As Murray Newlands from Influence People, who are putting on next month’s Social Media Advertising conference, explains, “With Google ads you are steering people from Google to your site, whereas Facebook, Twitter and other social media campaigns are about growing a presence, developing connections and interacting with consumers over a longer period of time.”
Coca-Cola is a great example of this, with ads that direct users to a page where their 10 million members can upload fun photos of themselves holding up the world’s most well-known soft drink. “This then leads to exponential growth of the campaign to users beyond the initial member’s seed by the adverts,” says Newlands. “While those people have not bought a drink then and there, for Coca-Cola it is about staying at the forefront of people’s minds.”
3. You can reach out to other businesses
Use Facebook ads for your B2B campaign to direct users to your company page, where you can talk with authority about your industry and offer product updates and incentives to buy.

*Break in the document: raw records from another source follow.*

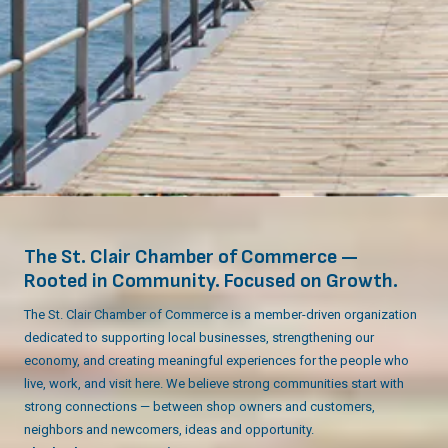
The St. Clair Chamber of Commerce —
Rooted in Community. Focused on Growth.
The St. Clair Chamber of Commerce is a member-driven organization
dedicated to supporting local businesses, strengthening our
economy, and creating meaningful experiences for the people who
live, work, and visit here. We believe strong communities start with
strong connections — between shop owners and customers,
neighbors and newcomers, ideas and opportunity.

“If you want to target university-educated CFOs over 40 living in Edinburgh people or people working in marketing for FTSE 500 companies you can target them on Facebook,” says Newlands. “That is an incredible amount of targeting and segmentation that is just not available through advertising in other mediums.”
4. Encourage brand recognition
Effective use of images can really make your ad campaign stand out, increase brand awareness and improve your click-through rate. It’s another area in which they have the edge over Google Adwords, which don’t allow images.
Another case study on the Facebook site shows how Visit Britain ran a campaign to draw people to their Love UK group. They went from 2,000 to 25,000 members in just four months after an eye-catching campaign featuring classic British icons such as beefeaters, castles, fish and chips and a heart-shaped Union Jack logo.
A bit of thought and creativity can really reap rewards.
5. Tweak, test and analyse
Ad not performing well? Try a different picture or include a stronger call to action in the headline. Switch the copy and the title around. Create several variations on one advert and compare their performance, then switch to the one which is bringing you the most traffic.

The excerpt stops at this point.